There's always room for good, lightweight, high quality knives with good, usable geometry and good looks.

I've used carbon steel forever, and have no complaints about off taste. Furthermore I appreciate the toughness/strength ratio that enables carbon at a given hardness to sharpen more easily, hold an edge better, and be more easily maintained with a "honing steel" than a stainless knife of the same Rockwell hardness. (IMO a Rockwell number is more hype than information when it comes to culinary knives.)

The extent that steel plays a role in ultimate sharpness is pretty much limited by the regularity and ultimate size limitations of the particles in the matrix.

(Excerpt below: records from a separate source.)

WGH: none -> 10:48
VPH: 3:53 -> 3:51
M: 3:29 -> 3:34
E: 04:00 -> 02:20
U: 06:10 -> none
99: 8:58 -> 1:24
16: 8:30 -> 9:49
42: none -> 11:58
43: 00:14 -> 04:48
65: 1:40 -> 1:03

As a matter of fact, "sharpness" is nothing more than edge width -- so there's nothing magic about carbon there.

Does any carbon steel have a future? It may well be an idea whose time has passed. Many Japanese manufacturers market _san-mai_ construction with tool steel cores -- and often as lower level lines. These knives just don't have the cachet of powder steels or other exotics like Hitachi Aogami Super. Your brother's company has, so far, actually been fairly conservative in terms of materials innovation. But, I'm not sure this is the way to go -- since presumably you're looking at something along the lines of SKD tool steel or something similar -- all of which have been around around for a long time.

One problem is that from a technical standpoint you may not do much more than duplicate the Tojiro DP line. This raises a marketing problem. What can you offer to convince me to pay $200 for your knife when I can buy a Tojiro for $60?

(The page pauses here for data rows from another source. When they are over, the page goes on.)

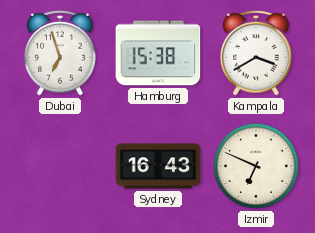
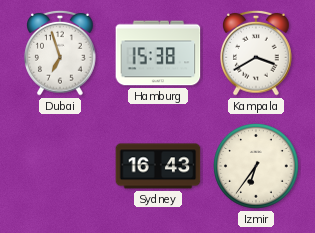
Izmir: 6:49 -> 6:36
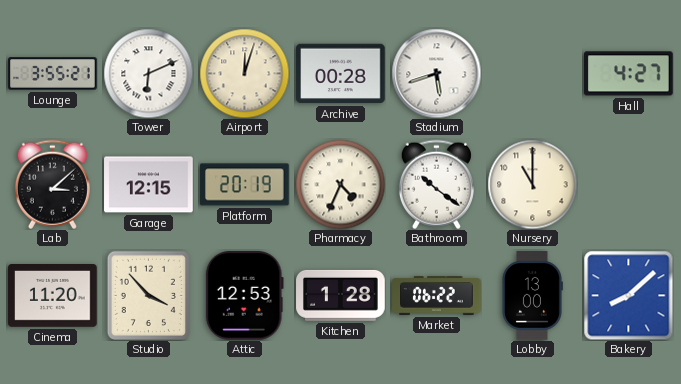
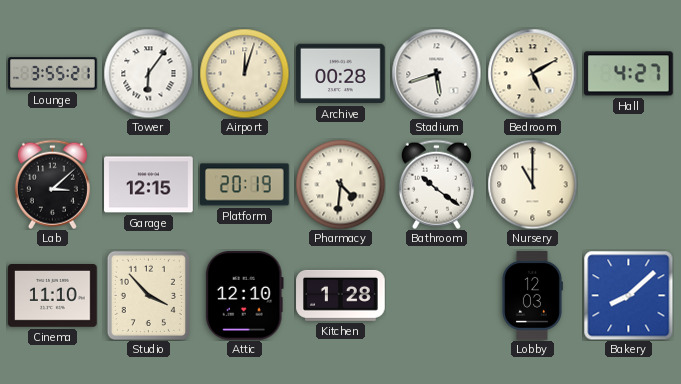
Tower: 6:11 -> 6:06
Bedroom: none -> 5:10
Pharmacy: 4:34 -> 4:31
Cinema: 11:20 -> 11:10
Attic: 12:53 -> 12:10
Market: 06:22 -> none
Lobby: 13:00 -> 12:03
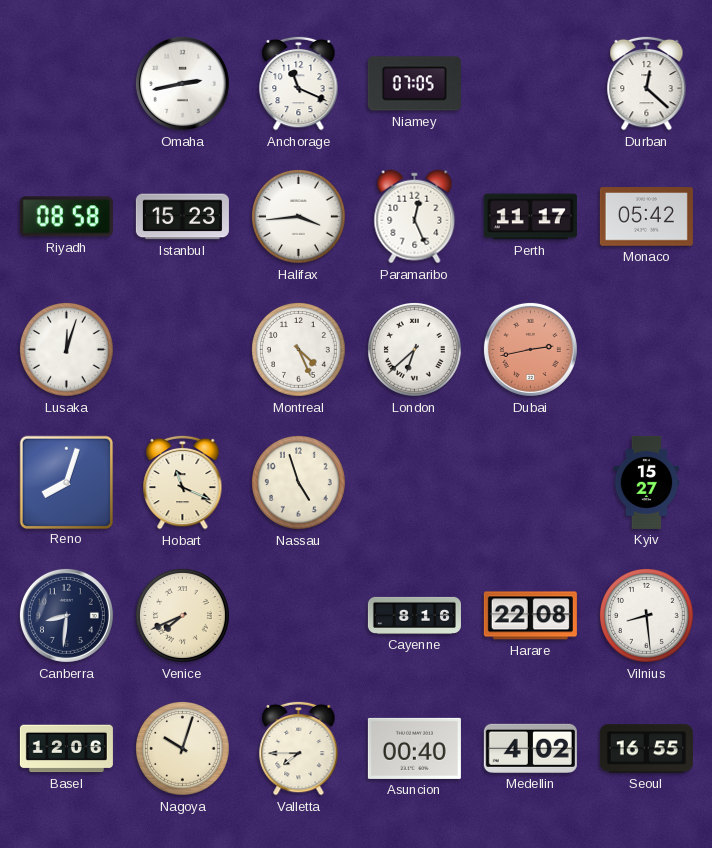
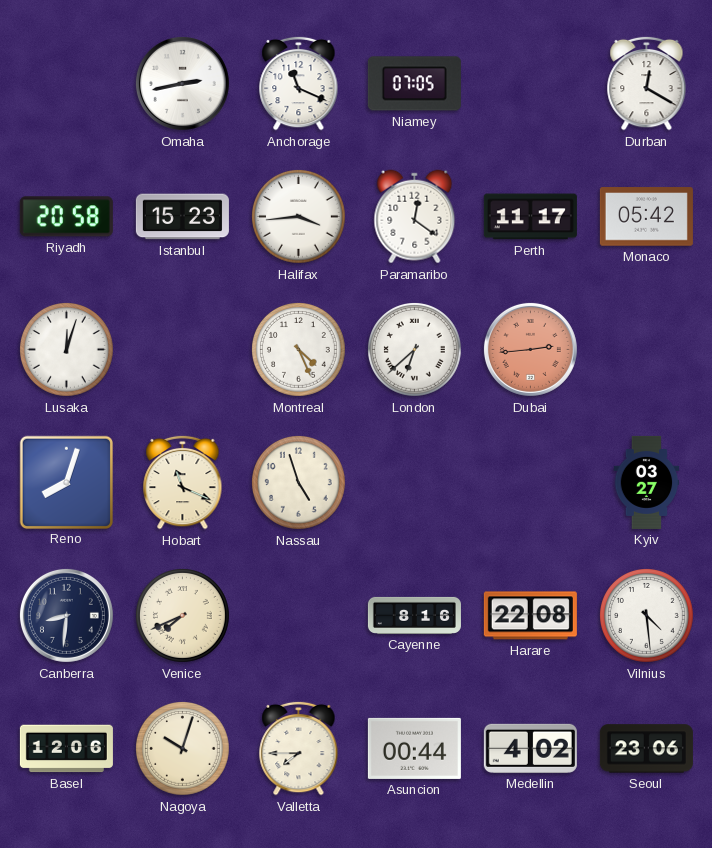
Durban: 12:22 -> 12:20
Riyadh: 08:58 -> 20:58
Paramaribo: 12:26 -> 12:21
Dubai: 2:43 -> 2:44
Kyiv: 15:27 -> 03:27
Vilnius: 8:29 -> 4:29
Asuncion: 00:40 -> 00:44
Seoul: 16:55 -> 23:06
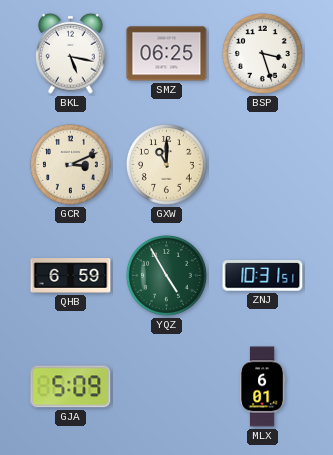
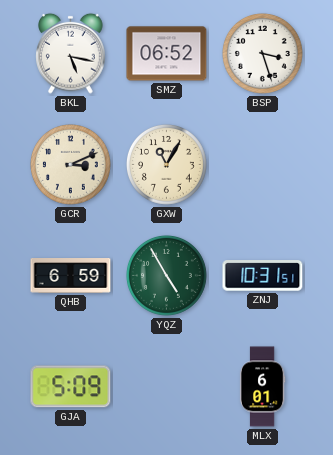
SMZ: 06:25 -> 06:52
GXW: 11:00 -> 11:05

Referring to your brother Corey's current product line: He's great with blade geometries -- no question about it. But there are some shortcomings in what's offered. The most glaring is the lack of chef's knives in the real pro length range of around 10". Size matters. Another is the lack of a boning knife. What makes a boning knife special, whether _desosser_, or _garasuke,_ is a tip geometry which allows the cook to use the knife nearly perpendicular to the meat. Yet another, which you may not realize, is that the kullenschiffs (dimples) on the Phoenix chef's make it pretty much of a right-handed knife. That means the longest chef's you offer for left-handed cooks is an 8" Fusion. That's unacceptable if you really want to appeal to pros. Also, there may be a niche market for left-handed kullens. As far as I know no one makes them yet -- of course there may be a reason.

As good as carbon is in modern _san-mai_ culinary knives like the Hiromoto AS line for example, the future is probably in stainless. The VG-10 market is fairly well saturated. I'd be looking at high-end strip steels like Uddeholm AEB-L, Sandvik 14C28N and Sandvik 13C26. They're great steel and the Rockwell hardness can be pushed over 60 (as a marketing point). So far those steels are still relatively unexploited except for the disposable razor blades they were designed to make and high end customs.

One smallish Japanese maker, Takayuki, manufactures AEB-L knives and I've heard good things. What may interest you and your brother is that even hardened to the 60ish level, they supposedly take a great edge very easily on India and Arkansas stones or ceramic "hones." It's all very well and good to sell a knife as the "sharpest ever," but when keeping it sharp require enormous effort or a very expensive set of stones it's not much good to the customer. It would be nice if manufacturers, including you and Corey, would put realistic sharpening and maintenance instructions on your websites -- including bevel angles; and either sell or recommend effective products.

Luck,
BDL


----------